Overview

FastAPI runs on a single-threaded async event loop. Every async def route shares that loop. One blocking call in one route stalls every other in-flight request until it returns. Keeping the full request path async is not optional; it is the performance contract of the framework. This page translates the general asyncio rules from python-async into FastAPI-specific patterns: which libraries to use, when to offload, and how to configure workers.

Use async def for all routes that touch I/O

A plain def route runs in a thread pool by FastAPI’s design, which is safe but adds overhead and bypasses async context. Declare every route async def when it touches a database, an HTTP client, or a cache.

from fastapi import FastAPI, Depends
from sqlalchemy.ext.asyncio import AsyncSession
 
app = FastAPI()
 
@app.get("/users/{user_id}")
async def get_user(user_id: str, db: AsyncSession = Depends(get_db)) -> UserRead:
    return await user_repo.get(db, user_id)

The one valid exception: a route that does pure computation with no I/O can be def. FastAPI will run it in a thread and the event loop stays unblocked. Do not use def as a workaround for synchronous libraries inside what is conceptually an async handler.

Use async database drivers exclusively

The three well-maintained async options for postgres are asyncpg (fastest, lower-level), psycopg[async] (psycopg3, familiar API), and async SQLAlchemy built on either. Do not use psycopg2, records, or sync SQLAlchemy in an async route.

from sqlalchemy.ext.asyncio import create_async_engine, async_sessionmaker, AsyncSession
 
engine = create_async_engine(
    "postgresql+asyncpg://user:pass@localhost/db",
    pool_size=10,
    max_overflow=20,
)
SessionLocal = async_sessionmaker(engine, expire_on_commit=False)

Set expire_on_commit=False to avoid lazy-loading ORM attributes after a commit, which triggers implicit synchronous database access. See fastapi-lifespan for initializing the engine at startup and fastapi-dependencies for injecting the session per request.

Offload blocking sync libraries to a thread pool

When a library has no async API, run it in a thread pool with asyncio.to_thread. This keeps the event loop free while the blocking call runs in a worker thread.

import asyncio
from PIL import Image
import io
 
async def resize_image(data: bytes, width: int, height: int) -> bytes:
    def _resize() -> bytes:
        img = Image.open(io.BytesIO(data))
        img = img.resize((width, height))
        buf = io.BytesIO()
        img.save(buf, format="WEBP")
        return buf.getvalue()
 
    return await asyncio.to_thread(_resize)
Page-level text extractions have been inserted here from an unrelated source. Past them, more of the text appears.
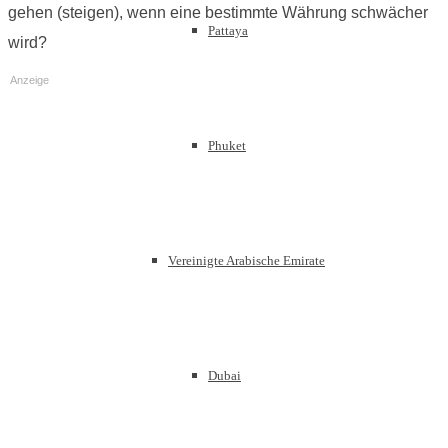
gehen (steigen), wenn eine bestimmte Währung schwächer
Pattaya
wird?
Anzeige
Phuket
Vereinigte Arabische Emirate
Dubai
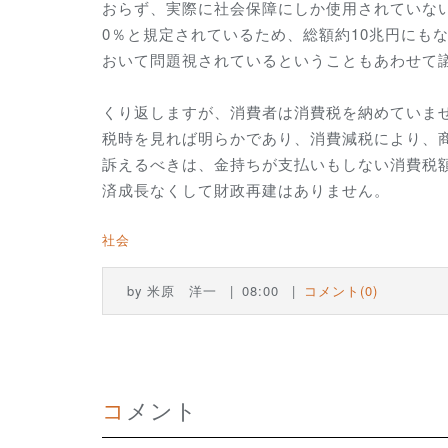
おらず、実際に社会保障にしか使用されていな
0％と規定されているため、総額約10兆円にも
おいて問題視されているということもあわせて
くり返しますが、消費者は消費税を納めていま
税時を見れば明らかであり、消費減税により、
訴えるべきは、金持ちが支払いもしない消費税
済成長なくして財政再建はありません。
社会
by
米原 洋一
08:00
コメント(0)
コメント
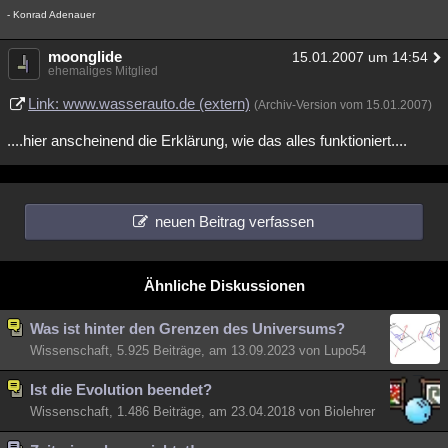
- Konrad Adenauer
moonglide
15.01.2007 um 14:54
ehemaliges Mitglied
Link: www.wasserauto.de (extern)
(Archiv-Version vom 15.01.2007)
....hier anscheinend die Erklärung, wie das alles funktioniert....
neuen Beitrag verfassen
Ähnliche Diskussionen
Was ist hinter den Grenzen des Universums?
Wissenschaft, 5.925 Beiträge, am 13.09.2023 von Lupo54
Ist die Evolution beendet?
Wissenschaft, 1.486 Beiträge, am 23.04.2018 von Biolehrer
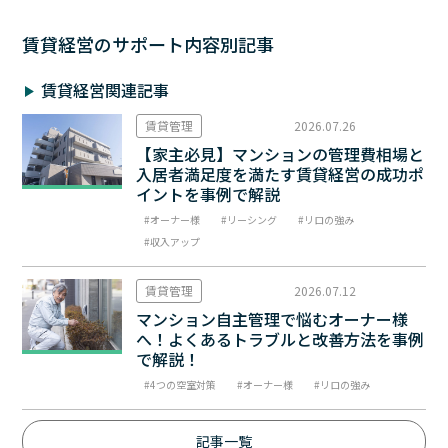
賃貸経営のサポート内容別記事
賃貸経営関連記事
賃貸管理
2026.07.26
【家主必見】マンションの管理費相場と
入居者満足度を満たす賃貸経営の成功ポ
イントを事例で解説
オーナー様
リーシング
リロの強み
収入アップ
賃貸管理
2026.07.12
マンション自主管理で悩むオーナー様
へ！よくあるトラブルと改善方法を事例
で解説！
4つの空室対策
オーナー様
リロの強み
記事一覧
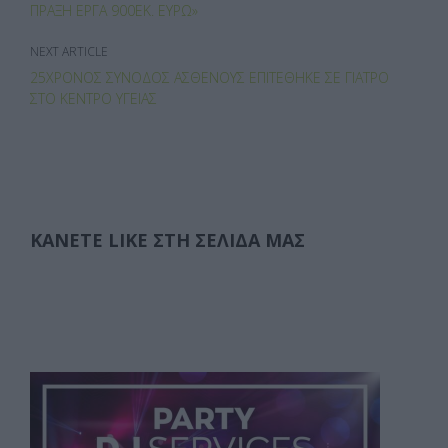
ΠΡΆΞΗ ΈΡΓΑ 900ΕΚ. ΕΥΡΏ»
NEXT ARTICLE
25ΧΡΟΝΟΣ ΣΥΝΟΔΌΣ ΑΣΘΕΝΟΎΣ ΕΠΙΤΈΘΗΚΕ ΣΕ ΓΙΑΤΡΌ
ΣΤΟ ΚΈΝΤΡΟ ΥΓΕΊΑΣ
ΚΆΝΕΤΕ LIKE ΣΤΗ ΣΕΛΊΔΑ ΜΑΣ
asyncio.to_thread (Python 3.9+) is the preferred spelling. loop.run_in_executor(None, func) is the equivalent for older code. FastAPI also re-exports run_in_threadpool from Starlette; all three submit to the default ThreadPoolExecutor. Never call time.sleep, requests.get, or synchronous file reads directly inside an async def route.

Never call time.sleep or requests inside async routes

time.sleep(n) inside an async def blocks the entire event loop for n seconds. All concurrent requests queue behind it. Use await asyncio.sleep(n) for delays and httpx.AsyncClient for outbound HTTP.

import httpx
 
async def fetch_exchange_rate(currency: str) -> float:
    async with httpx.AsyncClient() as client:
        r = await client.get(f"https://api.rates.example.com/{currency}")
        r.raise_for_status()
        return r.json()["rate"]

httpx.AsyncClient mirrors the requests API. A single AsyncClient instance can be shared across requests; see fastapi-lifespan for creating it at startup and fastapi-dependencies for injecting it. See python-async for the general rule on blocking calls.

Configure uvicorn workers to match CPU cores

A single uvicorn process uses one CPU core. For CPU-bound work and to survive a worker crash, run multiple workers.

# production: one worker per core; gunicorn manages restarts
gunicorn app.main:app -k uvicorn.workers.UvicornWorker -w 4 --bind 0.0.0.0:8000
 
# development: single worker with hot-reload
uvicorn app.main:app --reload --port 8000

For pure I/O-bound services, two to four workers per core is a common starting point. Each worker has its own event loop and its own connection pool, so size the postgres pool per worker: if pool_size=10 and you run four workers, the database sees up to 40 connections. Use PgBouncer to multiplex when the total connection count matters.

Limit concurrency with semaphores for downstream services

Async code can generate far more simultaneous requests to a downstream service than it could with thread-based code. Use a semaphore to cap in-flight calls.

import asyncio
 
_sem = asyncio.Semaphore(50)
 
async def call_downstream(url: str) -> dict:
    async with _sem:
        async with httpx.AsyncClient() as client:
            r = await client.get(url, timeout=10.0)
            r.raise_for_status()
            return r.json()

Declare the semaphore at module level or attach it to app.state in lifespan. A semaphore per downstream service lets you tune the limit independently. See python-performance for profiling async bottlenecks.